EXTRACTED DATA —
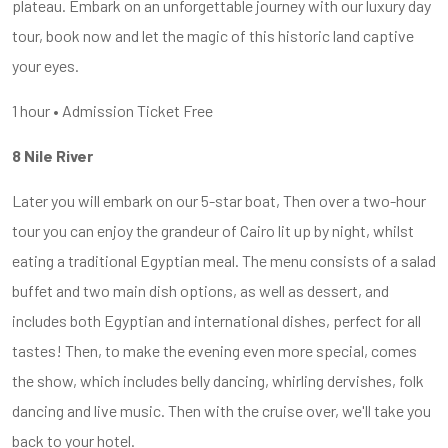
plateau. Embark on an unforgettable journey with our luxury day
tour, book now and let the magic of this historic land captive
your eyes.
1 hour • Admission Ticket Free
8 Nile River
Later you will embark on our 5-star boat, Then over a two-hour
tour you can enjoy the grandeur of Cairo lit up by night, whilst
eating a traditional Egyptian meal. The menu consists of a salad
buffet and two main dish options, as well as dessert, and
includes both Egyptian and international dishes, perfect for all
tastes! Then, to make the evening even more special, comes
the show, which includes belly dancing, whirling dervishes, folk
dancing and live music. Then with the cruise over, we'll take you
back to your hotel.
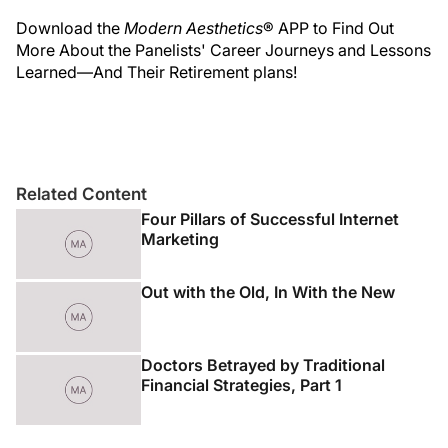
Download the
Modern Aesthetics
® APP to Find Out
More About the Panelists' Career Journeys and Lessons
Learned—And Their Retirement plans!
Related Content
Four Pillars of Successful Internet
Marketing
Out with the Old, In With the New
Doctors Betrayed by Traditional
Financial Strategies, Part 1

TO DO — Could you repeat exactly the lines from the first one of the records above through the line containing "Later you will", leaving out any pictures?

TASK RESULT —
plateau. Embark on an unforgettable journey with our luxury day
tour, book now and let the magic of this historic land captive
your eyes.
1 hour • Admission Ticket Free
8 Nile River
Later you will embark on our 5-star boat, Then over a two-hour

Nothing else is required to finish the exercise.